For those of you who don’t currently know anything about how this all goes down, I do know a little something. My dog Heidi always had a penchant for messing with snakes. It was something pathological about her. She started pawing at a Copperhead one night on a walk and got bitten in the paw.
It swelled up the size of a softball and I feared she would lose the leg, or part of it. The emergency Vet I took her to gave her some anti-inflammatory medicine and antibiotics and sent her home. I slept with her that night. She was pitiful. She recovered though.
When I asked the Vet about antivenin and studied it later, as it turns out each treatment of that stuff ranged up to $15,000 (at that time, several years ago). It is biological material and degrades with time, and they don’t give it to animals. I wouldn’t have been able to afford it anyway.
They create antivenin by injecting cattle (usually in Mexico) with small amounts of snake venom and then extracting the blood products over time after the cattle have adapted to it. For it to be viable, it has to be refrigerated. This isn’t something every hospital has sitting around (sometimes it has to be delivered via a “life flight”), and even if most or all did, snakes bite at the most inopportune time, well away from hospitals.
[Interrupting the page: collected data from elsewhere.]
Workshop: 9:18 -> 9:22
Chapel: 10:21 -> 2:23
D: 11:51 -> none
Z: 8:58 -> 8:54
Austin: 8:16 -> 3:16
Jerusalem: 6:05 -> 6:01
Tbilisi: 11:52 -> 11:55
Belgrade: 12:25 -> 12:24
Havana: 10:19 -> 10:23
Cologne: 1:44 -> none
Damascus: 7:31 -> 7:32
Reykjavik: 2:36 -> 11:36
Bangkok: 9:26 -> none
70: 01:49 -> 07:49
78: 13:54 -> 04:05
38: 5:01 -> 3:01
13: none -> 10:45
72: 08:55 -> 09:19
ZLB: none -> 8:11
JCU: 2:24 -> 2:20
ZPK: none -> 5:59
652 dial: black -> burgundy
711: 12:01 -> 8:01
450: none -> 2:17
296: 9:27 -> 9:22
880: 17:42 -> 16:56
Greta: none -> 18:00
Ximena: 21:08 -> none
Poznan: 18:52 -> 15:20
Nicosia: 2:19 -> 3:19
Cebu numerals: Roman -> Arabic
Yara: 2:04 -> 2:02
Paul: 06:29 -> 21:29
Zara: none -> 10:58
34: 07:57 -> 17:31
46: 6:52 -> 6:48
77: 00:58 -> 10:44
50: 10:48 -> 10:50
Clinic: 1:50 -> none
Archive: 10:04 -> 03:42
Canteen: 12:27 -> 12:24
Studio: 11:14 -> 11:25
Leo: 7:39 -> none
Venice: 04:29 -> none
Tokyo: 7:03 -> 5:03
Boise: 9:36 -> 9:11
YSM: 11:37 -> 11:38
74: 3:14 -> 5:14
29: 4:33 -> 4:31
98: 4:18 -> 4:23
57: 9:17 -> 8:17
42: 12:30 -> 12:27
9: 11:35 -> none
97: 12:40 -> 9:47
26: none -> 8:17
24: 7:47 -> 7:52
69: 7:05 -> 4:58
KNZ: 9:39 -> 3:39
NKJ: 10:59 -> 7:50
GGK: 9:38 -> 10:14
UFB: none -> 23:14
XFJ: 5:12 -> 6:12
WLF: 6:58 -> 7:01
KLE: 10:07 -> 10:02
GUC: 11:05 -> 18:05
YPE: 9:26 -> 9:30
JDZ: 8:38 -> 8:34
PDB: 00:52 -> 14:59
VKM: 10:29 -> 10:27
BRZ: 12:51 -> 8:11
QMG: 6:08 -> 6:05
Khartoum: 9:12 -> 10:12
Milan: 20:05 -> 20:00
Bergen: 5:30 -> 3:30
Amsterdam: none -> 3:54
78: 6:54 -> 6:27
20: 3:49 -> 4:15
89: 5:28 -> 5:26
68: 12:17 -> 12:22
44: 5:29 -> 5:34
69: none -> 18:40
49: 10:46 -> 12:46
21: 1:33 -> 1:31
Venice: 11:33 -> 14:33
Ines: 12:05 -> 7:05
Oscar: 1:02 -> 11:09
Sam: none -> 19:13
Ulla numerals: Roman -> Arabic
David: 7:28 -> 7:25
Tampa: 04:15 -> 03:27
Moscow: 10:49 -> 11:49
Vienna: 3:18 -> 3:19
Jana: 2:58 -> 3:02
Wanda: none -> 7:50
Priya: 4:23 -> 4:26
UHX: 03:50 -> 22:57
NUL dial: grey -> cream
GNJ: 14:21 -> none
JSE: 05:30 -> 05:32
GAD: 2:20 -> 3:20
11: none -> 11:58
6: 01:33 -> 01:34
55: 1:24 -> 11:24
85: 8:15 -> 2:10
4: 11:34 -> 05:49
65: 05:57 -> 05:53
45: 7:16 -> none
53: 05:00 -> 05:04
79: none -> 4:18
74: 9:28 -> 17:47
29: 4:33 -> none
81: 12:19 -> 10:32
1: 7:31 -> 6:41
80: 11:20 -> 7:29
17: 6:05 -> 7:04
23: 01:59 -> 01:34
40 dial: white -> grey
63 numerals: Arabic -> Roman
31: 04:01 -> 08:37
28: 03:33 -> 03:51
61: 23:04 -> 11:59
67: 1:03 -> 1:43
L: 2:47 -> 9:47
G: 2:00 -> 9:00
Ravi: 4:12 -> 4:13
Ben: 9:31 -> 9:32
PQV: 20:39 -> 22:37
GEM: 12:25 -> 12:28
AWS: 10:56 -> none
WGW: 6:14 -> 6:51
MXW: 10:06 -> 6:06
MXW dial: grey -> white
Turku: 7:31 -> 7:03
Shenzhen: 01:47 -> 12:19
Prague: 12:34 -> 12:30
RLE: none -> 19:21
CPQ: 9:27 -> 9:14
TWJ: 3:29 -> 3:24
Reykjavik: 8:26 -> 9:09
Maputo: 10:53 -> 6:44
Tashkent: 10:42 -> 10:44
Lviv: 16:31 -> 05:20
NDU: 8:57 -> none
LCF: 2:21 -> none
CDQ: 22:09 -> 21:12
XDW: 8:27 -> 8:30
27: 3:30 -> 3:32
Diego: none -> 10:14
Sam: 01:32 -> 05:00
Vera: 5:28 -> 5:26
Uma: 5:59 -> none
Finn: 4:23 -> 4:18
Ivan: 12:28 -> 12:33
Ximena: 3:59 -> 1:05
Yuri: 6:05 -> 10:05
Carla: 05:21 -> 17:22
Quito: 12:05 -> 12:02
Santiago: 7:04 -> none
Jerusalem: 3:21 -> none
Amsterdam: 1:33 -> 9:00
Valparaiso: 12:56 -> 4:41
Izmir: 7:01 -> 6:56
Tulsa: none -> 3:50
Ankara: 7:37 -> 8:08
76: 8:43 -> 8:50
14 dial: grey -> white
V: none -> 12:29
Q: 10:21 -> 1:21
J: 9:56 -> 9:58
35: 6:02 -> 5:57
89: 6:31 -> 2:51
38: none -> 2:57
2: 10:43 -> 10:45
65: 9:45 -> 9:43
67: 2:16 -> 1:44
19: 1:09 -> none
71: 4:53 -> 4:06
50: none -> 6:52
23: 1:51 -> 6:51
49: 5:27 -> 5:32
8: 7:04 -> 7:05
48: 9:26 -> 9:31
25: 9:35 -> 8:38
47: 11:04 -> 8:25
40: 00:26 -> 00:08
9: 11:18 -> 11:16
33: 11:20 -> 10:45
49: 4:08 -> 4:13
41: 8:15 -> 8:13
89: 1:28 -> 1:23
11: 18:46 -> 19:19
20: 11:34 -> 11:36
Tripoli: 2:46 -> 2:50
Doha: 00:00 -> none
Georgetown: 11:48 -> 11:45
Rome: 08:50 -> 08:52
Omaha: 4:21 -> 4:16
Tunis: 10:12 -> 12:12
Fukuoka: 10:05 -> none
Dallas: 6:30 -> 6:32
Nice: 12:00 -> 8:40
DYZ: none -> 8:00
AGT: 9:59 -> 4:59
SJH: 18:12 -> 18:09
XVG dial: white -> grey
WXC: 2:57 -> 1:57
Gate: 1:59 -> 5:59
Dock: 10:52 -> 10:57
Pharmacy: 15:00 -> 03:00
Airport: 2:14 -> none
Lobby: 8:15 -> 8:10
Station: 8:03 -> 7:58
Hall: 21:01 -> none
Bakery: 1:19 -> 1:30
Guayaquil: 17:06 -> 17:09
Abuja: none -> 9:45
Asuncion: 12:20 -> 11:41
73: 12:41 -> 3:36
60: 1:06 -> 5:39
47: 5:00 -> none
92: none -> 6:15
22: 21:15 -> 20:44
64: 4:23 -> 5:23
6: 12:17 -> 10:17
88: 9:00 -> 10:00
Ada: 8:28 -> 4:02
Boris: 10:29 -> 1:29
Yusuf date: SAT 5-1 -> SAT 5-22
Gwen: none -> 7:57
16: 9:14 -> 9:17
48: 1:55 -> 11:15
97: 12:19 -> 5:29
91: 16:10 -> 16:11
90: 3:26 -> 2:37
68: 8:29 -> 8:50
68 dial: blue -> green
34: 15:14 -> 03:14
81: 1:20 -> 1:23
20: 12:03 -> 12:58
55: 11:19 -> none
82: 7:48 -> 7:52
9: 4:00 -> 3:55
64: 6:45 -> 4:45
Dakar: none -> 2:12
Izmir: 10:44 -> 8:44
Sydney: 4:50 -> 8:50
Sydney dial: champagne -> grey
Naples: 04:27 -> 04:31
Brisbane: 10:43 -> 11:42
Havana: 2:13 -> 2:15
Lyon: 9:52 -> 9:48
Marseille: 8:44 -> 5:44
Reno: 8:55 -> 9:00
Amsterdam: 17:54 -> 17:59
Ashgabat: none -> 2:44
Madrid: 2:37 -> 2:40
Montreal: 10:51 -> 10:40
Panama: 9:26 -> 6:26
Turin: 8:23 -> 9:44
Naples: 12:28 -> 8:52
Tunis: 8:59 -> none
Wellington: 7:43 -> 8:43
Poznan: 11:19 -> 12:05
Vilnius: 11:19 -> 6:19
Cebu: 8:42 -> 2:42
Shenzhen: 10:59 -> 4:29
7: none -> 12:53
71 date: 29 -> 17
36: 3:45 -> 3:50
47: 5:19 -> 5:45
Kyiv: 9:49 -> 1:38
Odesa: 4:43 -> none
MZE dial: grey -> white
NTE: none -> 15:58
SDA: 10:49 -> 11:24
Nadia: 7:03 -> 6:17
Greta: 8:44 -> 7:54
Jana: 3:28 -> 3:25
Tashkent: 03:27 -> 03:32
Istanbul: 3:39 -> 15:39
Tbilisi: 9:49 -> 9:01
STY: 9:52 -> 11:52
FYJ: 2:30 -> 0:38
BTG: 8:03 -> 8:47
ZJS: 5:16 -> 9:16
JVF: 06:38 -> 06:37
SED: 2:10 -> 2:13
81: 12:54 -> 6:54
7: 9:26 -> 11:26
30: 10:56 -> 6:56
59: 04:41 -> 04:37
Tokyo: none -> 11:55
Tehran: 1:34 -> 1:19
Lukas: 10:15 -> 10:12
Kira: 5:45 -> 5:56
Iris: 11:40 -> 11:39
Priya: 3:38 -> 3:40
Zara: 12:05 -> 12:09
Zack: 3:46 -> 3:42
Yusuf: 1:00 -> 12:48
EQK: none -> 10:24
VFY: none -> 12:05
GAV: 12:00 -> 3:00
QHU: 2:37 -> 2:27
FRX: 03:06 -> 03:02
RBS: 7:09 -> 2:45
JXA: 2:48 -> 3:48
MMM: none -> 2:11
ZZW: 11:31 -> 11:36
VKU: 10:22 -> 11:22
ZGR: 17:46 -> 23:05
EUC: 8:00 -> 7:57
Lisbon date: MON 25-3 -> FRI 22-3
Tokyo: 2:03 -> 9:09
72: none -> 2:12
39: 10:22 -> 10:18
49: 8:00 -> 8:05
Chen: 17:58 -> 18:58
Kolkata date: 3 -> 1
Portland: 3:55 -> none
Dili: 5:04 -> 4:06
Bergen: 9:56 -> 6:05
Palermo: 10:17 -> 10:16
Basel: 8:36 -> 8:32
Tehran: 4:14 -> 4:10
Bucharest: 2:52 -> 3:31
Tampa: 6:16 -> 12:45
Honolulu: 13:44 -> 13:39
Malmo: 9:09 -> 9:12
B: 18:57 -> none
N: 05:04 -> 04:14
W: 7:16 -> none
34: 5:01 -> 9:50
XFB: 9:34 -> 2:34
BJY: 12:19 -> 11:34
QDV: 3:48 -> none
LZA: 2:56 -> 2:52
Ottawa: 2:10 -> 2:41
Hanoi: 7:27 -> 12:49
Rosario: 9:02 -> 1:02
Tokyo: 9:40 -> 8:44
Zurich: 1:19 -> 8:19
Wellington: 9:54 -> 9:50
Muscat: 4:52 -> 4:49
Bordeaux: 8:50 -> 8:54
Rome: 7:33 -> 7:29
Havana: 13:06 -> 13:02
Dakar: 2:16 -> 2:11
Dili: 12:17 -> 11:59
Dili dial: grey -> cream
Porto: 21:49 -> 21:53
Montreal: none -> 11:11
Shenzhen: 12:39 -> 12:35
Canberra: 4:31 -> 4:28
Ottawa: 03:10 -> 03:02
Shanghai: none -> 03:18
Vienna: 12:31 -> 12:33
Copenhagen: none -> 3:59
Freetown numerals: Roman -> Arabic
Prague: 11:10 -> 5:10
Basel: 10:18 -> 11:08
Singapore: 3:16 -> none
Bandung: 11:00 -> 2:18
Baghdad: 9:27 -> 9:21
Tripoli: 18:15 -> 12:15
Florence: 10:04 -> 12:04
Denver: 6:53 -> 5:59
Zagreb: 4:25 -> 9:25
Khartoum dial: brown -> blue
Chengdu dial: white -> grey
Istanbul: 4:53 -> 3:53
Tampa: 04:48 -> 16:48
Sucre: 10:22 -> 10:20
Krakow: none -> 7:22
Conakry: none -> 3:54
If Heidi had gotten bitten by a Rattlesnake, she would have been dead within minutes or perhaps a couple of hours. So would a human without treatment. Oftentimes, humans lose arms, legs, or other body parts, when bitten by Rattlesnakes. Water Moccasins (Cottonmouths) also kill with a neurotoxin. Copperheads aren’t quite the deadly threat that Rattlesnakes or Water Moccasins are, but in order to keep from losing appendages, you have to seek treatment.
A tablet like they’re describing would go a long way towards reducing the cost of this treatment and expand its availability when most needed.
As I said, I’ll try to communicate with the doctor and find out more. For those of us to bang around in the bush or work on farms or ranches, this is important stuff.
UPDATE: Related, a little boy in Colorado was killed by a Rattlesnake.
On July 11, 2022 at 10:21 pm, Fred said:
I like the sound of a pill too even if it’s only a temporary solution allowing time to aquire hospitalization and full treatment. I would hope that they don’t allow the one pill cures all perfect solution to be the enemy of something that’s still pretty good.
That article is short on details and technical info, which the readership here can certainly handle. I look forward to more depth if you can get it.
On July 12, 2022 at 7:20 am, Eric said:
From what I could find this drug stops damage from PLA2 , which is one of four general categories of toxins in snake venom. Found an article on nih website about the same chemical (without methyl).
Looks like a very promising drug to me.
Varespladib may still be an efficient treatment capable of protecting from PLA2-associated signs of envenoming. In the case of more complex venoms, other enzymes or toxin inhibitors, such as proteinase inhibitors or other antitoxins, are likely to be used simultaneously to prevent local cytotoxic and hemorrhagic effects [1,4].
https://www.ncbi.nlm.nih.gov/pmc/articles/PMC7354479/
On July 12, 2022 at 3:15 pm, Pat Hines said:
Both my wife and I are Registered Nurses, we definitely want this information.
Also, I speak from experience, non-poisonous snake bites warrant treatment including a tetanus shot.